🤖 AI Summary
Existing code benchmarks predominantly focus on code generation, neglecting critical editing tasks prevalent in real-world software development—such as debugging, translation, optimization, and requirement switching.
Method: We introduce the first comprehensive benchmark for evaluating large language models’ (LLMs’) code editing capabilities across the full software development lifecycle. It encompasses four task categories, multiple programming languages, and varying difficulty levels. Our methodology centers on editing as the core operation, featuring a multi-source heterogeneous task design and prompt-sensitivity analysis framework. We employ manually curated challenging examples, standardized prompt templates, and multidimensional evaluation metrics to systematically assess 19 state-of-the-art LLMs.

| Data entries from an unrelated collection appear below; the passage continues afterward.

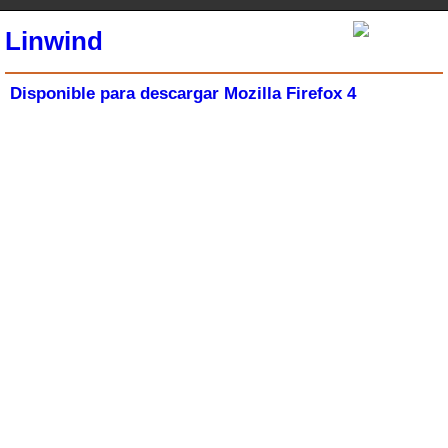
Linwind
Disponible para descargar Mozilla Firefox 4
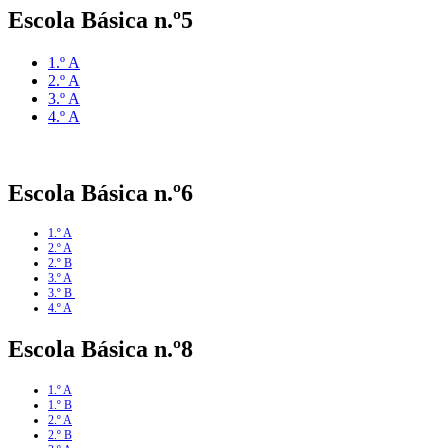
Escola Básica n.º5
1.º A
2.º A
3.º A
4.º A
Escola Básica n.º6
1.º A
2.º A
2.º B
3.º A
3.º B
4.º A
Escola Básica n.º8
1.º A
1.º B
2.º A
2.º B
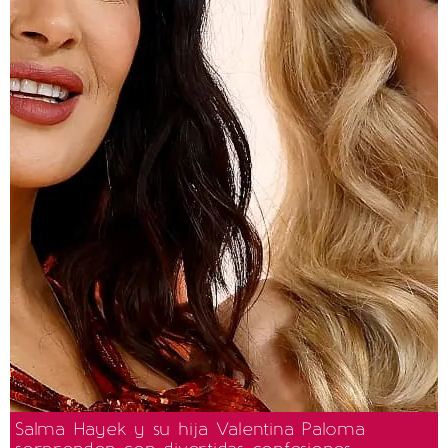
Salma Hayek y su hija Valentina Paloma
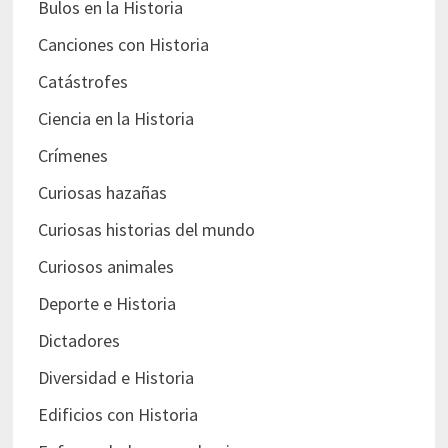
Bulos en la Historia
Canciones con Historia
Catástrofes
Ciencia en la Historia
Crímenes
Curiosas hazañas
Curiosas historias del mundo
Curiosos animales
Deporte e Historia
Dictadores
Diversidad e Historia
Edificios con Historia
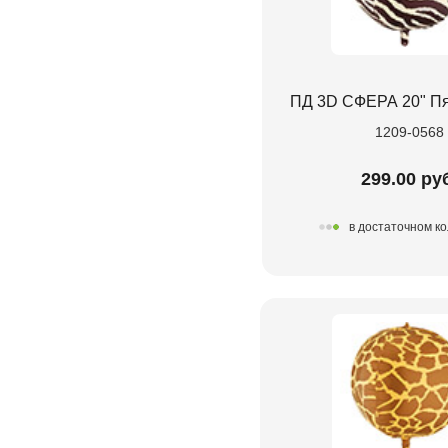
ПД 3D СФЕРА 20" П
1209-0568
299.00 ру
в достаточном к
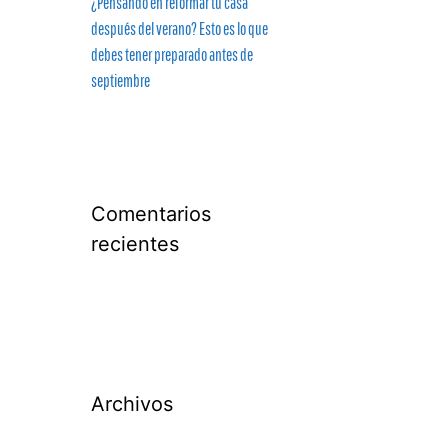
¿Pensando en reformar tu casa
después del verano? Esto es lo que
debes tener preparado antes de
septiembre
Comentarios
recientes
Archivos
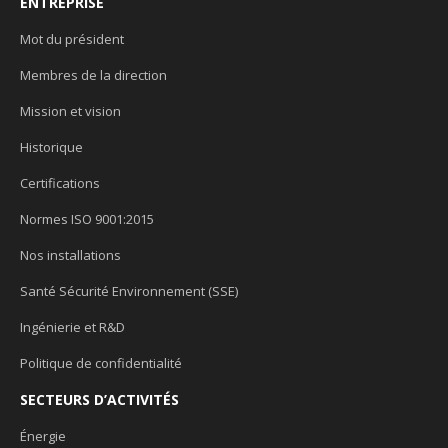
ENTREPRISE
Mot du président
Membres de la direction
Mission et vision
Historique
Certifications
Normes ISO 9001:2015
Nos installations
Santé Sécurité Environnement (SSE)
Ingénierie et R&D
Politique de confidentialité
SECTEURS D’ACTIVITÉS
Énergie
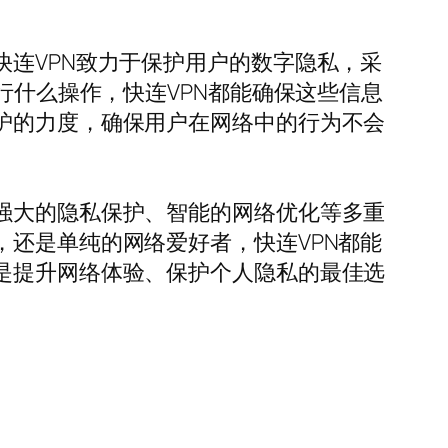
快连VPN致力于保护用户的数字隐私，采
行什么操作，快连VPN都能确保这些信息
护的力度，确保用户在网络中的行为不会
强大的隐私保护、智能的网络优化等多重
，还是单纯的网络爱好者，快连VPN都能
是提升网络体验、保护个人隐私的最佳选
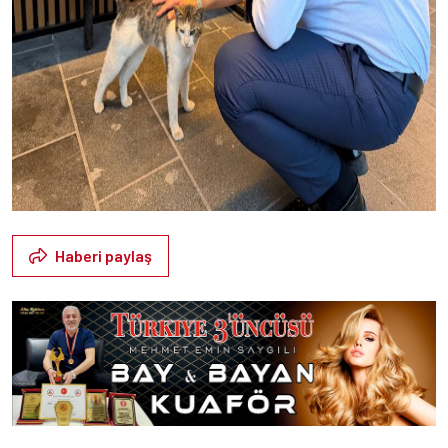
Haberi paylaş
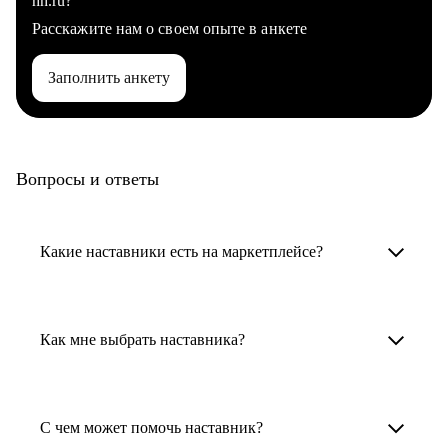
hh.ru?
Расскажите нам о своем опыте в анкете
Заполнить анкету
Вопросы и ответы
Какие наставники есть на маркетплейсе?
Карьерные наставники — это HR-
специалисты, карьерные консультанты,
Как мне выбрать наставника?
психологи, резюмерайтеры и менторы.
Умный поиск поможет в три клика выбрать
Менторы работают в ИТ, дизайне, других
наставника для достижения вашей цели.
С чем может помочь наставник?
узкоспециализированных сферах. Они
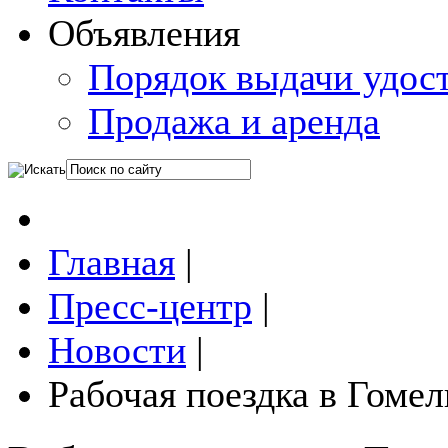
Объявления
Порядок выдачи удос
Продажа и аренда
Главная
|
Пресс-центр
|
Новости
|
Рабочая поездка в Гоме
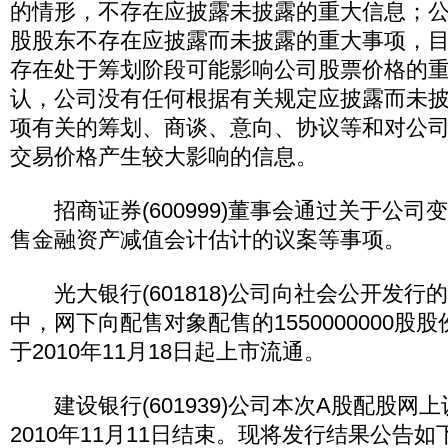
的情形，不存在应披露未披露的重大信息；
股股东不存在应披露而未披露的重大事项，目
存在处于筹划阶段可能影响公司股票价格的
认，公司没有任何根据有关规定应披露而未
项有关的筹划、商谈、意向、协议等和对公
交易价格产生较大影响的信息。
招商证券(600999)董事会通过关于公司
售金融资产减值会计估计的议案等事项。
光大银行(601818)公司向社会公开发行的
中，网下向配售对象配售的1550000000股
于2010年11月18日起上市流通。
建设银行(601939)公司本次A股配股网
2010年11月11日结束。现将发行结果公告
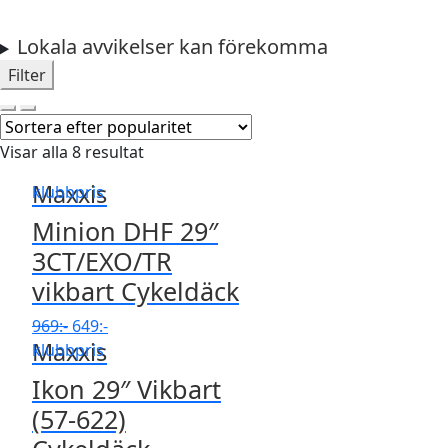
Lokala avvikelser kan förekomma
Filter
Visar alla 8 resultat
Maxxis
klubbpris
Minion DHF 29″
3CT/EXO/TR
vikbart Cykeldäck
Det
Det
969
:-
649
:-
Maxxis
ursprungliga
nuvarande
klubbpris
priset
priset
Ikon 29″ Vikbart
var:
är:
(57-622)
969:-.
649:-.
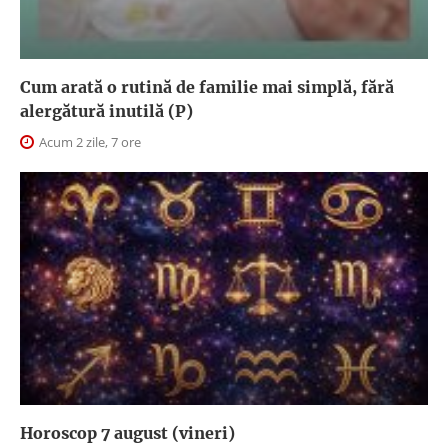
Cum arată o rutină de familie mai simplă, fără
alergătură inutilă (P)
Acum 2 zile, 7 ore
Horoscop 7 august (vineri)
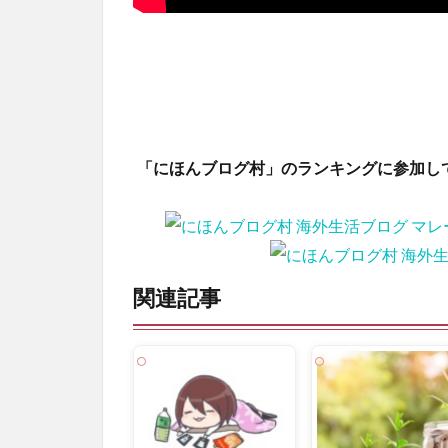
「にほんブログ村」のランキングに参加し
関連記事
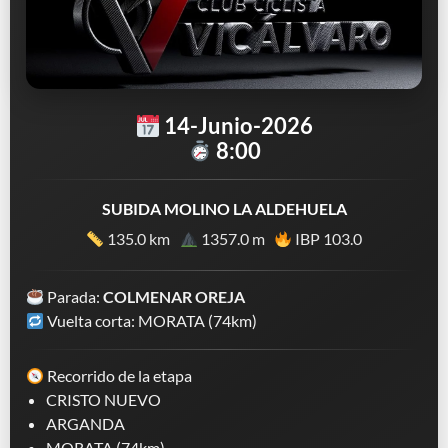
14-Junio-2026
8:00
SUBIDA MOLINO LA ALDEHUELA
135.0 km
1357.0 m
IBP 103.0
Parada:
COLMENAR OREJA
Vuelta corta: MORATA (74km)
Recorrido de la etapa
CRISTO NUEVO
ARGANDA
MORATA (74km)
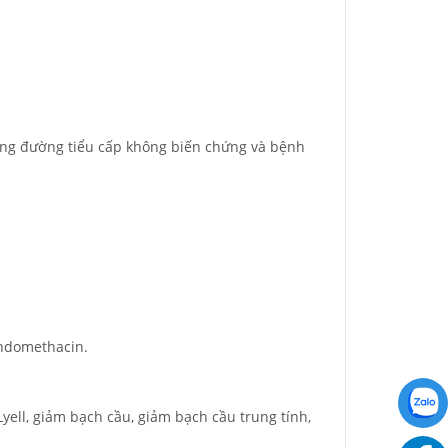
trùng đường tiểu cấp không biến chứng và bệnh
indomethacin.
yell, giảm bạch cầu, giảm bạch cầu trung tính,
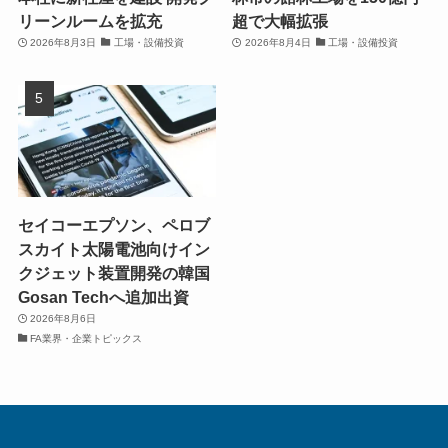
リーンルームを拡充
超で大幅拡張
2026年8月3日
工場・設備投資
2026年8月4日
工場・設備投資
セイコーエプソン、ペロブ
スカイト太陽電池向けイン
クジェット装置開発の韓国
Gosan Techへ追加出資
2026年8月6日
FA業界・企業トピックス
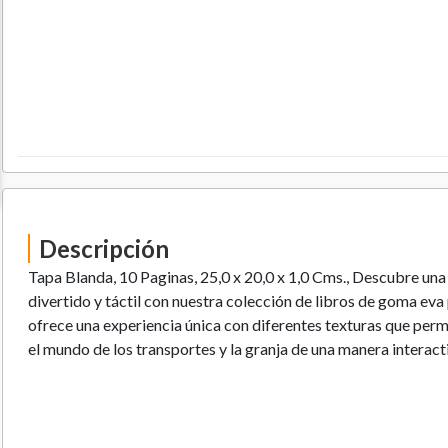
Descripción
Tapa Blanda, 10 Paginas, 25,0 x 20,0 x 1,0 Cms., Descubre un
divertido y táctil con nuestra colección de libros de goma eva
ofrece una experiencia única con diferentes texturas que perm
el mundo de los transportes y la granja de una manera interact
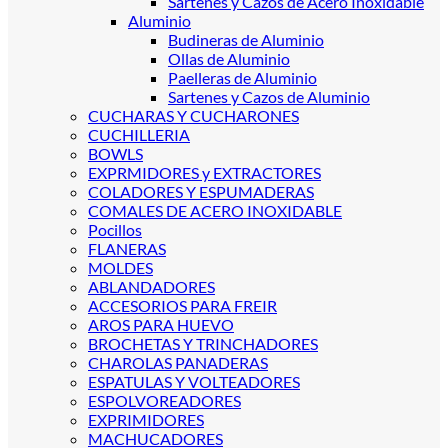
Sartenes y Cazos de Acero Inoxidable
Aluminio
Budineras de Aluminio
Ollas de Aluminio
Paelleras de Aluminio
Sartenes y Cazos de Aluminio
CUCHARAS Y CUCHARONES
CUCHILLERIA
BOWLS
EXPRMIDORES y EXTRACTORES
COLADORES Y ESPUMADERAS
COMALES DE ACERO INOXIDABLE
Pocillos
FLANERAS
MOLDES
ABLANDADORES
ACCESORIOS PARA FREIR
AROS PARA HUEVO
BROCHETAS Y TRINCHADORES
CHAROLAS PANADERAS
ESPATULAS Y VOLTEADORES
ESPOLVOREADORES
EXPRIMIDORES
MACHUCADORES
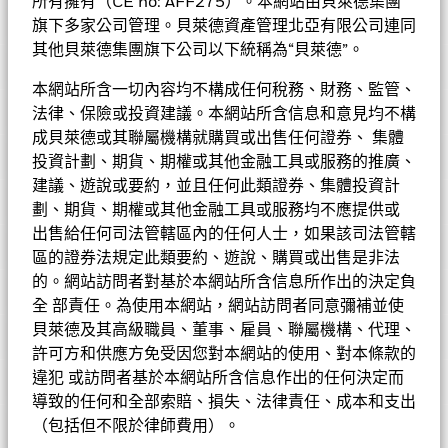
一定程度的投資金額。
所有擁有（CE no: AFF275）。本網站由貝萊德集團
表現
• 投資者不應單憑此文件作投資決定。投資者應參閱基金章程及
旗下多家公司管理。貝萊德資產管理北亞有限公司連同
產品資料概要以了解風險因素等詳情。
基金的全部貨幣對沖股份類別使用金融衍生產品以對沖貨幣風險。
其他貝萊德集團旗下公司以下統稱為“貝萊德”。
基金資料
股份類別中使用金融衍生產品可能為基金內其他股份類別帶來潛在
圖表
風險效應（亦稱為溢出）。該基金的管理公司將確保適當的程序得
本網站所含一切內容均不構成任何稅務、財務、監管、
以進行，以至對其他股份類別的風險效應減至最低。您只需直接在
基本因素及風險
法律、保險或投資建議。本網站所含信息和意見均不構
基金名稱下方使用下拉式方框，即可查閱這基金內全部股份類別—
基金總值
美元 987,366,771
查看圖表
成貝萊德或其聯屬機構就購買或出售任何證券、 集體
貨幣對沖股份類別會於股份類別的名稱中顯示「對沖」的字眼。此
截至 2026年8月7日
持股
外，如欲索取所有貨幣對沖股份類別的完整列表，應向基金管理公
投資計劃、期貨、期權或其他金融工具或服務的推廣、
持倉數目
58
基金成立日期
2008年6月24日
司提出。
建議、遊說或要約，並且任何此類證券、集體投資計
截至 2026年6月30日
投資分佈
截至 2026年6月30日
劃、期貨、期權或其他金融工具或服務均不應提供或
基準貨幣
USD
派息紀錄
三年標準差
21.00%
出售給任何司法管轄區內的任何人士，如果該司法管轄
價格及交易所
截至 2026年7月31日
參考指標 1
MSCI中國10/40 淨回報指數
成分股名稱
比重(%)
區的證券法規定此類要約、遊說、購買或出售是非法
市盈率
19.12
的。網站訪問者對基於本網站所含信息所作出的決定負
首次認購費
5.00%
基金經理
TENCENT HOLDINGS LTD
9.18
截至 2026年6月30日
除淨日
派息
全 部責任。為使用本網站，網站訪問者同意彌補並使
截至 2026年6月30日
ISIN
LU0827875930
股份類別
貨幣
淨值
變動
變動(%)
資產淨值截至
2025年8月29日
GBP 0.162342
貝萊德及其高級職員、董事、雇員、聯屬機構、代理、
可持續發展特徵
連續12個月收益率
1.02%
比重（%）
CHINA CONSTRUCTION BANK CORP
8.42
表現費
許可方和供應方免受因您對本網站的使用、對本條款的
0.00%
截至 2026年7月31日
A10
USD
11.34
0.05
0.44
2026年8月7日
2024年8月30日
GBP 0.194084
業務參與
CONTEMPORARY AMPEREX TECHNOLOGY CO LTD
5.68
違犯 或訪問者基於本網站所含信息作出的任何決定而
投資分佈
基金
基準
Net
最低其後投資額
3年貝他係數
USD 1000
0.837
A2
2023年8月31日
HKD
21.04
GBP 0.112471
0.09
0.43
2026年8月7日
導致的任何和全部索賠、損失、法律責任、成本和支出
截至 2026年7月31日
可持續發展特徵可為投資者提供傳統以外的指標，連同其他指標及
NETEASE INC
3.57
Lucy Liu (INV)
資訊科技
ESG 整合
28.84
14.89
13.95
註冊地點
盧森堡
（包括但不限於律師費用）。
資訊，投資者可以用來評估基金在環境、社會、管治(ESG)方面的
2022年8月31日
GBP 0.069398
A2
USD
20.52
0.09
0.44
2026年8月7日
市賬率
2.14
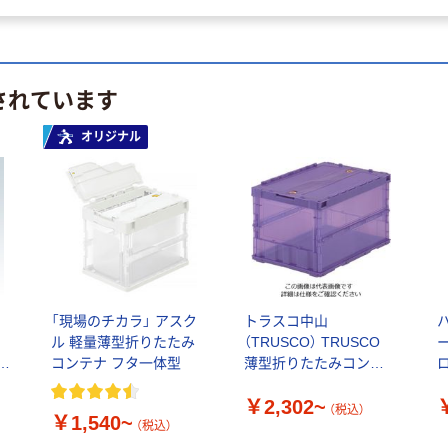
されています
オリジナル
ク
「現場のチカラ」 アスク
トラスコ中山
ル 軽量薄型折りたたみ
（TRUSCO） TRUSCO
コンテナ フタ一体型
薄型折りたたみコンテ
直
ナスケル 50Lロックフ
￥2,302~
タ付 TSK-C50B
（税込）
￥1,540~
（税込）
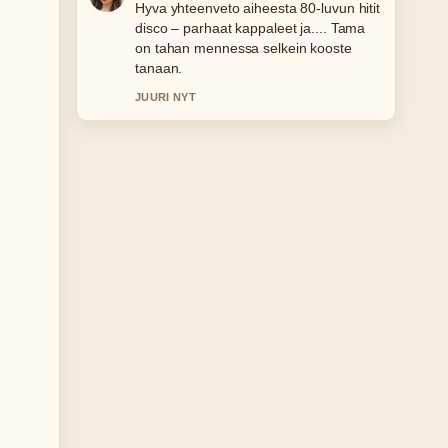
Seuraan Intia vs Englanti kriketti:
Tilastot ja historia...-lahetysta tarkasti –
arvostan tasapainoista savyja.
3 MIN SITTEN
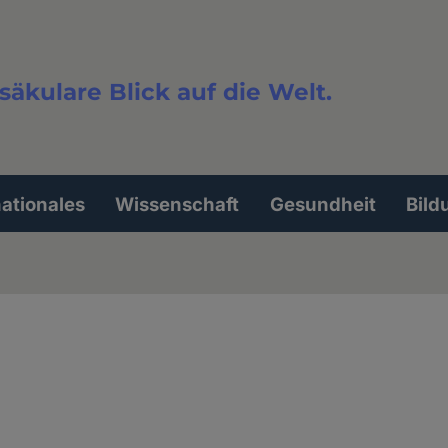
säkulare Blick auf die Welt.
extsuche
nationales
Wissenschaft
Gesundheit
Bild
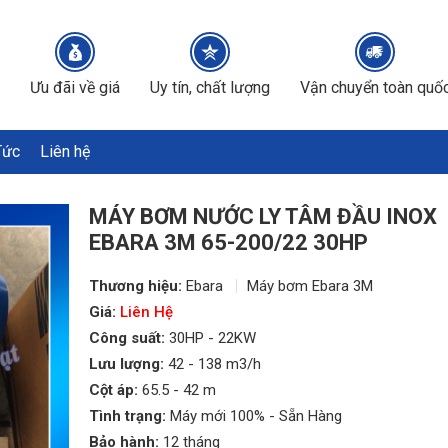
Ưu đãi về giá
Uy tín, chất lượng
Vận chuyển toàn quố
Tức
Liên hệ
MÁY BƠM NƯỚC LY TÂM ĐẦU INOX
EBARA 3M 65-200/22 30HP
Thương hiệu:
Ebara
Máy bơm Ebara 3M
Giá:
Liên Hệ
Công suất:
30HP - 22KW
Lưu lượng:
42 - 138 m3/h
Cột áp:
65.5 - 42 m
Tình trạng:
Máy mới 100% - Sẵn Hàng
Bảo hành:
12 tháng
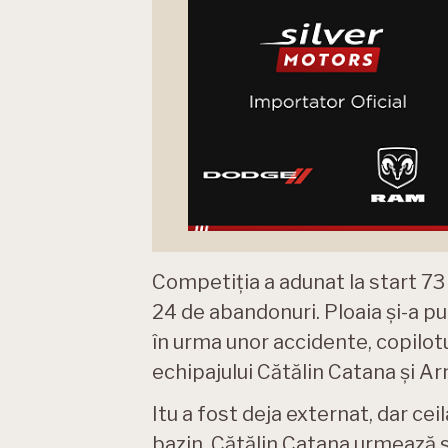
Competiția a adunat la start 73 
24 de abandonuri. Ploaia și-a pu
în urma unor accidente, copilotu
echipajului Cătălin Catana și Arn
Itu a fost deja externat, dar cei
bazin. Cătălin Catana urmează să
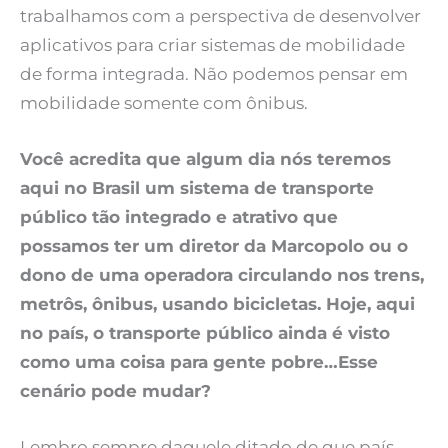
trabalhamos com a perspectiva de desenvolver
aplicativos para criar sistemas de mobilidade
de forma integrada. Não podemos pensar em
mobilidade somente com ônibus.
Você acredita que algum dia nós teremos
aqui no Brasil um sistema de transporte
público tão integrado e atrativo que
possamos ter um diretor da Marcopolo ou o
dono de uma operadora circulando nos trens,
metrôs, ônibus, usando bicicletas. Hoje, aqui
no país, o transporte público ainda é visto
como uma coisa para gente pobre…Esse
cenário pode mudar?
Lembro sempre daquele ditado de que país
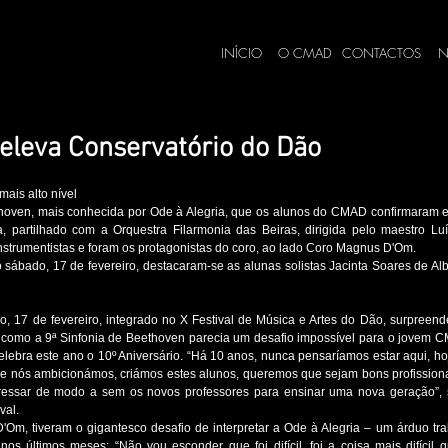
INÍCIO
O CMAD
CONTACTOS
N
 eleva Conservatório do Dão
ais alto nível
hoven, mais conhecida por Ode à Alegria, que os alunos do CMAD confirmaram esta
 partilhado com a Orquestra Filarmonia das Beiras, dirigida pelo maestro Luí
nstrumentistas e foram os protagonistas do coro, ao lado Coro Magnus D'Om.
sábado, 17 de fevereiro, destacaram-se as alunas solistas Jacinta Soares de Albe
 17 de fevereiro, integrado no X Festival de Música e Artes do Dão, surpreendeu
cil como a 9ª Sinfonia de Beethoven parecia um desafio impossível para o jovem 
lebra este ano o 10º Aniversário. “Há 10 anos, nunca pensaríamos estar aqui, hoje,
ue nós ambicionámos, criámos estes alunos, queremos que sejam bons profissiona
essar de modo a sem os novos professores para ensinar uma nova geração”, su
val. 
, tiveram o gigantesco desafio de interpretar a Ode à Alegria – um árduo trab
os últimos meses: “Não vou esconder que foi difícil, foi a coisa mais difícil q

Contribution/Results: Results reveal substantial performance gaps, with closed-source models (GPT-4, Gemini-Ultra) significantly outperforming open-source counterparts. To foster reproducibility and advancement, we fully open-source all prompts, datasets, and evaluation tools—enabling rigorous research and iterative improvement of code editing capabilities.
📝 Abstract
Large Language Models (LLMs) for code are rapidly evolving, with code editing emerging as a critical capability. We introduce CodeEditorBench, an evaluation framework designed to rigorously assess the performance of LLMs in code editing tasks, including debugging, translating, polishing, and requirement switching. Unlike existing benchmarks focusing solely on code generation, CodeEditorBench emphasizes real-world scenarios and practical aspects of software development. We curate diverse coding challenges and scenarios from five sources, covering various programming languages, complexity levels, and editing tasks. Evaluation of 19 LLMs reveals that closed-source models (particularly Gemini-Ultra and GPT-4), outperform open-source models in CodeEditorBench, highlighting differences in model performance based on problem types and prompt sensitivities. CodeEditorBench aims to catalyze advancements in LLMs by providing a robust platform for assessing code editing capabilities. We will release all prompts and datasets to enable the community to expand the dataset and benchmark emerging LLMs. By introducing CodeEditorBench, we contribute to the advancement of LLMs in code editing and provide a valuable resource for researchers and practitioners.